Over the past 10 years, some pump manufacturers have been offering multi-speed pumps that offer a different pump curve for each speed. The most common is a three-speed wet-rotor circulator that offers three different performance curves. The benefit is that, with one pump, you can provide three different curves to meet various system conditions. From an inventory standpoint, you can stock (on the shelves or in the service truck) one circulator model that can meet many different system applications.
Imagine 10 speeds or even 50 speeds instead of just three speeds—and for each speed change, you could plot a new pump performance curve. The highest speed would represent the pump’s maximum performance and the lowest speed would represent the pump’s minimum performance. A variable speed pump can operate anywhere between these two points simply by varying the speed of the motor.
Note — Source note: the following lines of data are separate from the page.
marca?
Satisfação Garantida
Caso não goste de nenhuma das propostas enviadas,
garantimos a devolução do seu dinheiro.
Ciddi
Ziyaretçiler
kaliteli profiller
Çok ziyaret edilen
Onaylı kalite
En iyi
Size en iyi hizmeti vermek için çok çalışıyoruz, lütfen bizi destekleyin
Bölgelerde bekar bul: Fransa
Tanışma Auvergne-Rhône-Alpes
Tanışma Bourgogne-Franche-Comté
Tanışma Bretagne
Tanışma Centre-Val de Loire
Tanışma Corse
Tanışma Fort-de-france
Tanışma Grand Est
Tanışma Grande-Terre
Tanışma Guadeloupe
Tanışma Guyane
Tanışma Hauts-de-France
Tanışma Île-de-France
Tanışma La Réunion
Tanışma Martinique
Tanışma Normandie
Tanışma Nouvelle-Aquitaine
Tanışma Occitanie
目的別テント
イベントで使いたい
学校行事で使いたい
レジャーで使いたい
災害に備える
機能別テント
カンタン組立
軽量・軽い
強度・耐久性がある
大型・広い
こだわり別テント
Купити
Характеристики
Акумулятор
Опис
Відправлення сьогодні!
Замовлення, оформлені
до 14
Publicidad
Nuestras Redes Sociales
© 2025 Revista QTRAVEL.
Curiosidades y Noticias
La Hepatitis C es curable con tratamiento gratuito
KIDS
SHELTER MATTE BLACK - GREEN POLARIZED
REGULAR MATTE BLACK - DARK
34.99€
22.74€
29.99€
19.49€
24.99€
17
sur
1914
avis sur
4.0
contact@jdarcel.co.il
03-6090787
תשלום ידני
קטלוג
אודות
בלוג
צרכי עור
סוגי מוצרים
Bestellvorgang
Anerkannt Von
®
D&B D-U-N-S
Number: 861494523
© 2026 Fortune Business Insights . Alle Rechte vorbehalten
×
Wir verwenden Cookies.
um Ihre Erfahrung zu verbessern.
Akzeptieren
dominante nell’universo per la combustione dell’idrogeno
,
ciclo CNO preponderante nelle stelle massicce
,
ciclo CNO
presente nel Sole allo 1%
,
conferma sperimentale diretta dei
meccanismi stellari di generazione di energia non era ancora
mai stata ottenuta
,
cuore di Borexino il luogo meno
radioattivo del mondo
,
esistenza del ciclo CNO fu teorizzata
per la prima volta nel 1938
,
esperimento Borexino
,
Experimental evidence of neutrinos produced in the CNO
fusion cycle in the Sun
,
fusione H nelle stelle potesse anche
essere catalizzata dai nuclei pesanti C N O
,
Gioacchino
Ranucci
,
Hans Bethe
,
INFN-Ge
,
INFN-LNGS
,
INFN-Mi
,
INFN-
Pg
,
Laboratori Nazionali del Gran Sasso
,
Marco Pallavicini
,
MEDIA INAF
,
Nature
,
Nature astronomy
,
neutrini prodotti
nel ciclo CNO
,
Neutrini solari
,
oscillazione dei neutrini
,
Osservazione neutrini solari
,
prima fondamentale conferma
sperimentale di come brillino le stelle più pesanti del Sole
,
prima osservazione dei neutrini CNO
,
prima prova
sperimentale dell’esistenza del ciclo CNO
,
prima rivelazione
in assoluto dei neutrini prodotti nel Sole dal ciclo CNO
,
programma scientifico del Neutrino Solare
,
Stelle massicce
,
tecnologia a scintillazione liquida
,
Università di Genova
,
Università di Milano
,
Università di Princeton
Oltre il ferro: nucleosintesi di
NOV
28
Any wet rotor pump with a permanent split capacitor motor can function over an extensive range of speeds with a variable speed controller. This device varies the frequency of the alternating current (AC) signal sent to the permanent split capacitor (PSC) motor. By varying the AC signal, the rotations per minute (RPM) of the motor (the speed) are changed, which directly changes the flow and head capacity of the pump. The changes, and therefore the pump curves, are unlimited between the fastest and slowest RPMs of the motor. One popular application uses a standard wet rotor pump controlled by one these variable speed controllers to provide injection mixing for any low-temperature heating system.
The new circulator—ECM
A new style of “smart” pumps has made its way into the North American hydronics market. They are called ECM pumps, which stands for electronically commutated magnetic motor. They are very different from the PSC motors we have been using in our wet rotor pumps. This new style motor is sometimes called a “brushless DC” motor. The rotor in this ECM motor has permanent magnets instead of wire windings that are separated from the system fluid. The magnets are located inside a stainless-steel rotor can and react to the magnetic forces created by electromagnetic poles in the stator.
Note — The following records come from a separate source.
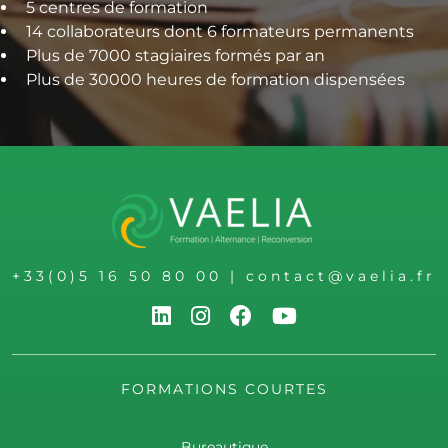
5 centres de formation
14 collaborateurs dont 6 formateurs permanents
Plus de 7000 stagiaires formés par an
Plus de 30000 heures de formation dispensées
+33(0)5 16 50 80 00
|
contact@vaelia.fr
FORMATIONS COURTES
Bureautique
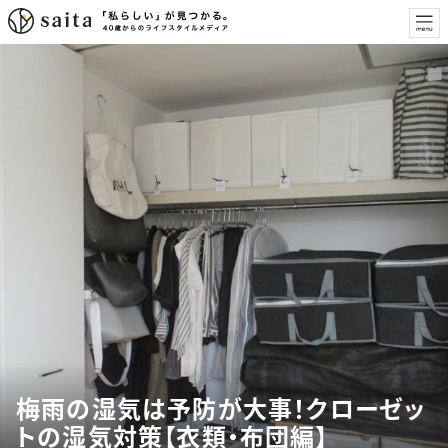
梅雨の湿気は予防が大事！クローゼッ
トの湿気対策【衣類・布団編】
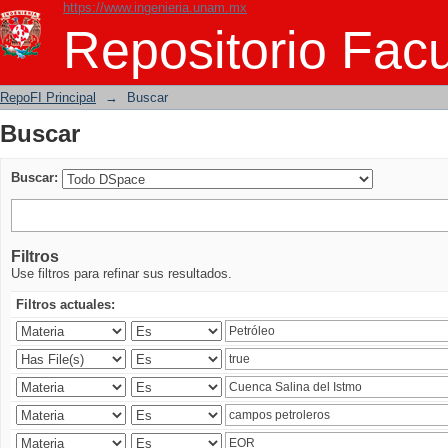
https://www.ingenieria.unam.mx
Buscar
Repositorio Facu
RepoFI Principal
→
Buscar
Buscar
Buscar:
Filtros
Use filtros para refinar sus resultados.
Filtros actuales:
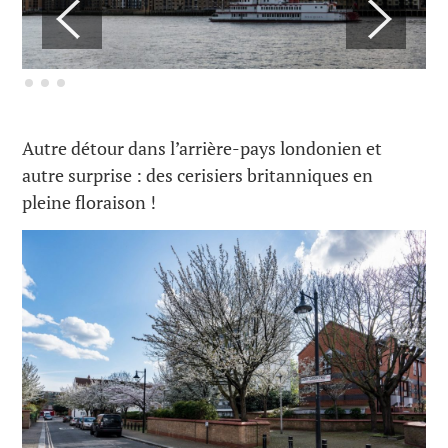
Autre détour dans l’arrière-pays londonien et
autre surprise : des cerisiers britanniques en
pleine floraison !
Here is where you may experience a problem with the new ECM circulators. These onboard magnets can do a very good job of collecting/attracting iron oxide from the water in the system. Iron oxide is a chemical compound consisting of a mixture of oxygen and iron. Every hydronic system has some oxygen (from the system water [H2O]), and more often than not, some type of iron, ie.; cast iron from circulator volutes, flow-control valves, cast iron boilers, cast iron radiators and black iron steel pipe.
Every system can contain a different amount of iron oxide, which will influence whether the ECM circulator “attracts” enough of it to cause the pump to stop running. I have heard of several instances where the contractor isolated the pump, pulled the can from the wet end of the pump, cleaned off the buildup of iron oxide, put the pump back together and it ran fine afterwards. Other times they ended up having to replace the pump because too much damage had been done.
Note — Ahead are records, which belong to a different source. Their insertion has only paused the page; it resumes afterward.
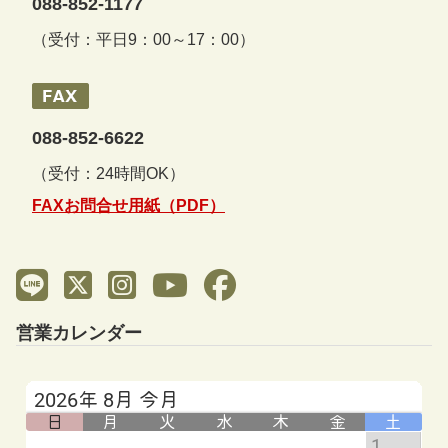
088-852-1177
（受付：平日9：00～17：00）
088-852-6622
（受付：24時間OK）
FAXお問合せ用紙（PDF）
営業カレンダー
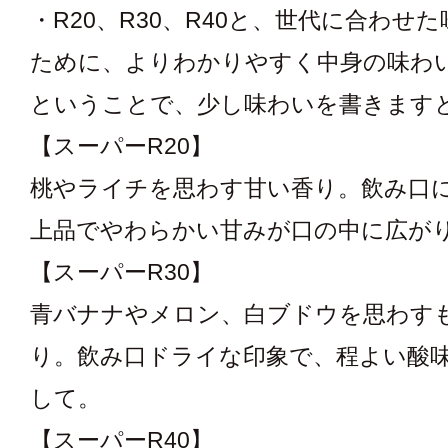
・R20、R30、R40と、世代に合わせ
ために、よりわかりやすく中身の味わ
ということで、少し味わいを書きます
【スーパーR20】
桃やライチを思わす甘い香り。飲み口
上品でやわらかい甘みが口の中に広が
【スーパーR30】
青バナナやメロン、白ブドウを思わす
り。飲み口ドライな印象で、程よい酸
して。
【スーパーR40】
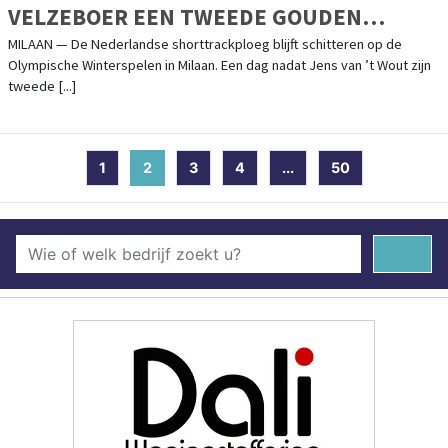
VELZEBOER EEN TWEEDE GOUDEN
MEDAILLE
MILAAN — De Nederlandse shorttrackploeg blijft schitteren op de
Olympische Winterspelen in Milaan. Een dag nadat Jens van ’t Wout zijn
tweede [...]
1
2
(current)
3
4
...
50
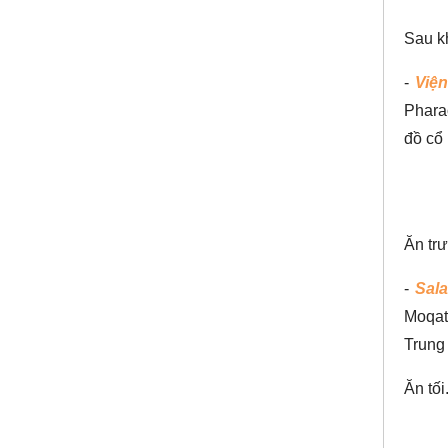
Sau kh
-
Việ
Pharao
đồ cổ 
Ăn trư
-
Sala
Moqatt
Trung 
Ăn tối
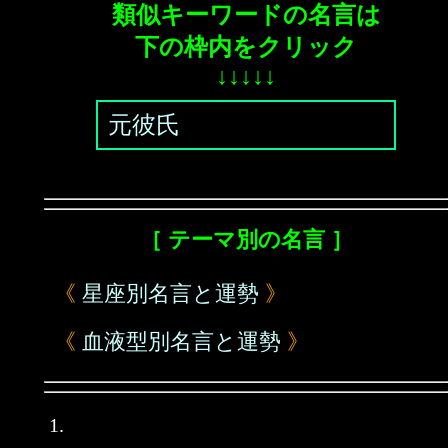
類似キーワードの名言は
下の枠内をクリック
↓↓↓↓↓
元彼氏
［ テーマ別の名言 ］
《
星座別名言と運勢
》
《
血液型別名言と運勢
》
1.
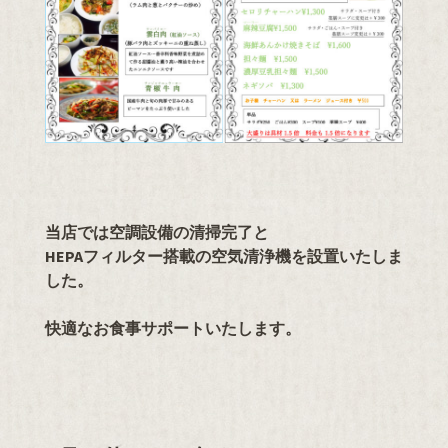
当店では空調設備の清掃完了と
HEPAフィルター搭載の空気清浄機を設置いたしま
した。
快適なお食事サポートいたします。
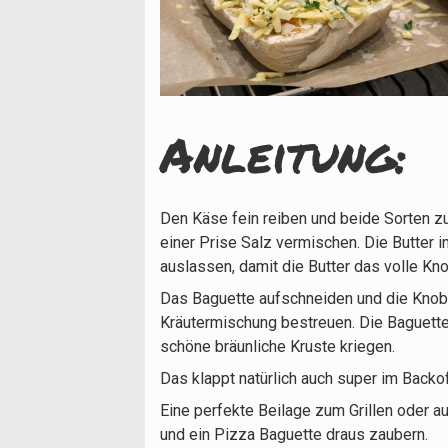
Anleitung:
Den Käse fein reiben und beide Sorten z
einer Prise Salz vermischen. Die Butter 
auslassen, damit die Butter das volle K
Das Baguette aufschneiden und die Knobl
Kräutermischung bestreuen. Die Baguettes 
schöne bräunliche Kruste kriegen.
Das klappt natürlich auch super im Backof
Eine perfekte Beilage zum Grillen oder a
und ein Pizza Baguette draus zaubern.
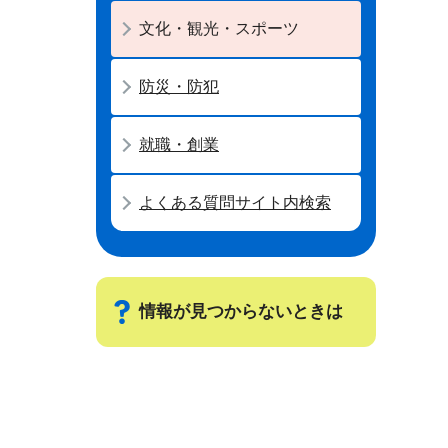
文化・観光・スポーツ
防災・防犯
就職・創業
よくある質問サイト内検索
情報が見つからないときは
サ
ブ
ナ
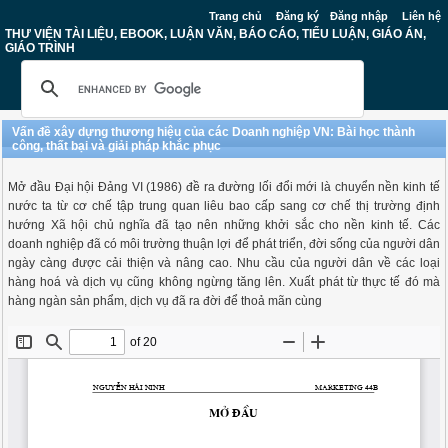
Trang chủ
Đăng ký
Đăng nhập
Liên hệ
THƯ VIỆN TÀI LIỆU, EBOOK, LUẬN VĂN, BÁO CÁO, TIỂU LUẬN, GIÁO ÁN,
GIÁO TRÌNH
Vấn đề xây dựng thương hiệu của các Doanh nghiệp VN: Bài học thành
công, thất bại và giải pháp khắc phục
Mở đầu Đại hội Đảng VI (1986) đề ra đường lối đổi mới là chuyển nền kinh tế
nước ta từ cơ chế tập trung quan liêu bao cấp sang cơ chế thị trường định
hướng Xã hội chủ nghĩa đã tạo nên những khởi sắc cho nền kinh tế. Các
doanh nghiệp đã có môi trường thuận lợi để phát triển, đời sống của người dân
ngày càng được cải thiện và nâng cao. Nhu cầu của người dân về các loại
hàng hoá và dịch vụ cũng không ngừng tăng lên. Xuất phát từ thực tế đó mà
hàng ngàn sản phẩm, dịch vụ đã ra đời để thoả mãn cùng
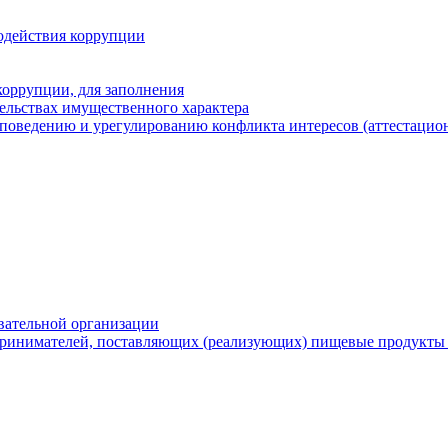
одействия коррупции
оррупции, для заполнения
тельствах имущественного характера
поведению и урегулированию конфликта интересов (аттестацион
вательной организации
ринимателей, поставляющих (реализующих) пищевые продукты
There is a simple solution to this and it’s not to go back to the old-style wet rotor pump—that horse has already left the barn. The utilities have been playing a big part in creating incentive programs to promote the installation of these “High Efficiency” pumps, similar to how they played a big part in the industry’s adoption of modulating/condensing (Mod/Con) boilers. Europe has been installing high efficiency boilers for years (having outlawed the PSC wet rotor pumps because they consume too much electricity) and installs high performance dirt and magnetite separators as standard design practice.
If you are installing high efficiency boilers and ECM pumps (by law), then you want to ensure the quality of the water circulating through the system. As the industry continues to install these high efficiency ECM pumps, it should become standard practice to also include a magnetic dirt and iron oxide collector to protect the new high efficiency equipment.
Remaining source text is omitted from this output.